Leave the pictures aside. Retype exactly the lines from the top of the data below through the one holding "and uncompressed 48 kHz WAV is supported for".

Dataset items
----------------------------------------

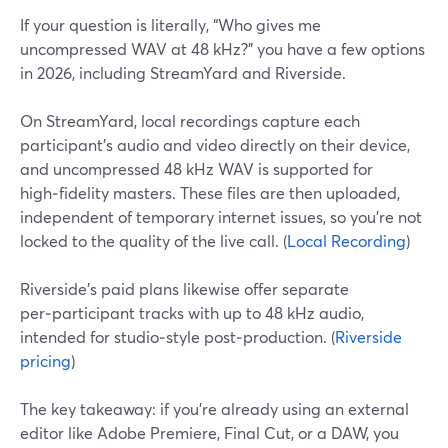
If your question is literally, “Who gives me
uncompressed WAV at 48 kHz?” you have a few options
in 2026, including StreamYard and Riverside.
On StreamYard, local recordings capture each
participant’s audio and video directly on their device,
and uncompressed 48 kHz WAV is supported for
high‑fidelity masters. These files are then uploaded,
independent of temporary internet issues, so you’re not
locked to the quality of the live call. (
Local Recording
)
Riverside’s paid plans likewise offer separate
per‑participant tracks with up to 48 kHz audio,
intended for studio‑style post‑production. (
Riverside
pricing
)
The key takeaway: if you’re already using an external
editor like Adobe Premiere, Final Cut, or a DAW, you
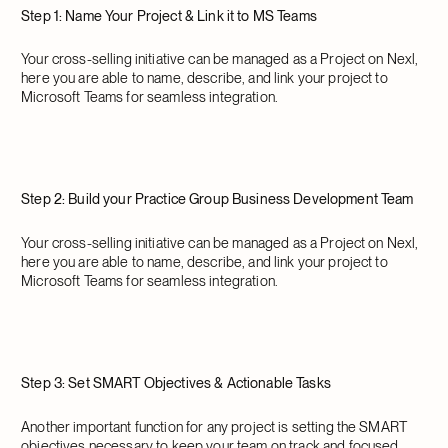
Step 1: Name Your Project & Link it to MS Teams
Your cross-selling initiative can be managed as a Project on Nexl,
here you are able to name, describe, and link your project to
Microsoft Teams for seamless integration.
Step 2: Build your Practice Group Business Development Team
Your cross-selling initiative can be managed as a Project on Nexl,
here you are able to name, describe, and link your project to
Microsoft Teams for seamless integration.
Step 3: Set SMART Objectives & Actionable Tasks
Another important function for any project is setting the SMART
objectives necessary to keep your team on track and focused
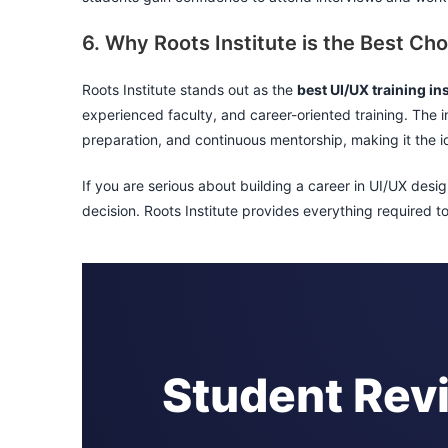
6. Why Roots Institute is the Best Cho
Roots Institute stands out as the
best UI/UX training ins
experienced faculty, and career-oriented training. The i
preparation, and continuous mentorship, making it the id
If you are serious about building a career in UI/UX desig
decision. Roots Institute provides everything required 
Student Rev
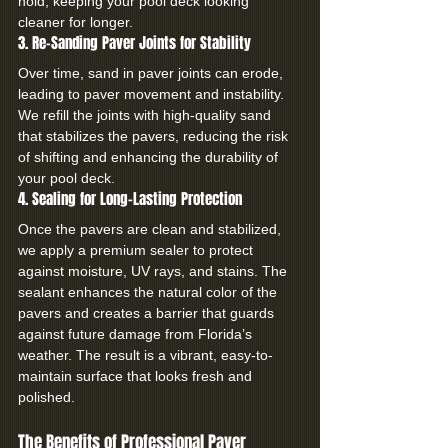
hold, keeping your pool deck looking 
cleaner for longer.
3. Re-Sanding Paver Joints for Stability
Over time, sand in paver joints can erode, 
leading to paver movement and instability. 
We refill the joints with high-quality sand 
that stabilizes the pavers, reducing the risk 
of shifting and enhancing the durability of 
your pool deck.
4. Sealing for Long-Lasting Protection
Once the pavers are clean and stabilized, 
we apply a premium sealer to protect 
against moisture, UV rays, and stains. The 
sealant enhances the natural color of the 
pavers and creates a barrier that guards 
against future damage from Florida’s 
weather. The result is a vibrant, easy-to-
maintain surface that looks fresh and 
polished.
The Benefits of Professional Paver 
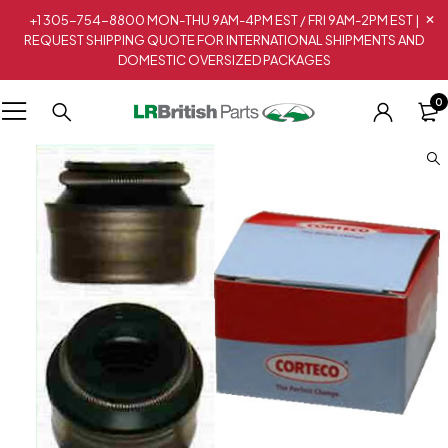
+1 305-754-8800 MON-THU 9AM-4PM EST / FRI 9AM-2PM EST |
REQUEST SHIPPING QUOTE FOR INTERNATIONAL SHIPMENTS AND
DOMESTIC OVERSIZED PACKAGES
0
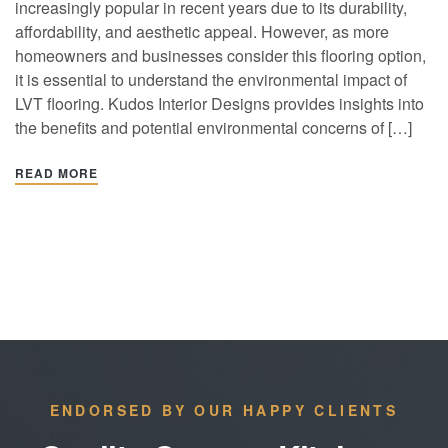
increasingly popular in recent years due to its durability,
affordability, and aesthetic appeal. However, as more
homeowners and businesses consider this flooring option,
it is essential to understand the environmental impact of
LVT flooring. Kudos Interior Designs provides insights into
the benefits and potential environmental concerns of […]
READ MORE
ENDORSED BY OUR HAPPY CLIENTS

----------------------------------------

■ EXERCISE OUTPUT
If your question is literally, “Who gives me
uncompressed WAV at 48 kHz?” you have a few options
in 2026, including StreamYard and Riverside.
On StreamYard, local recordings capture each
participant’s audio and video directly on their device,
and uncompressed 48 kHz WAV is supported for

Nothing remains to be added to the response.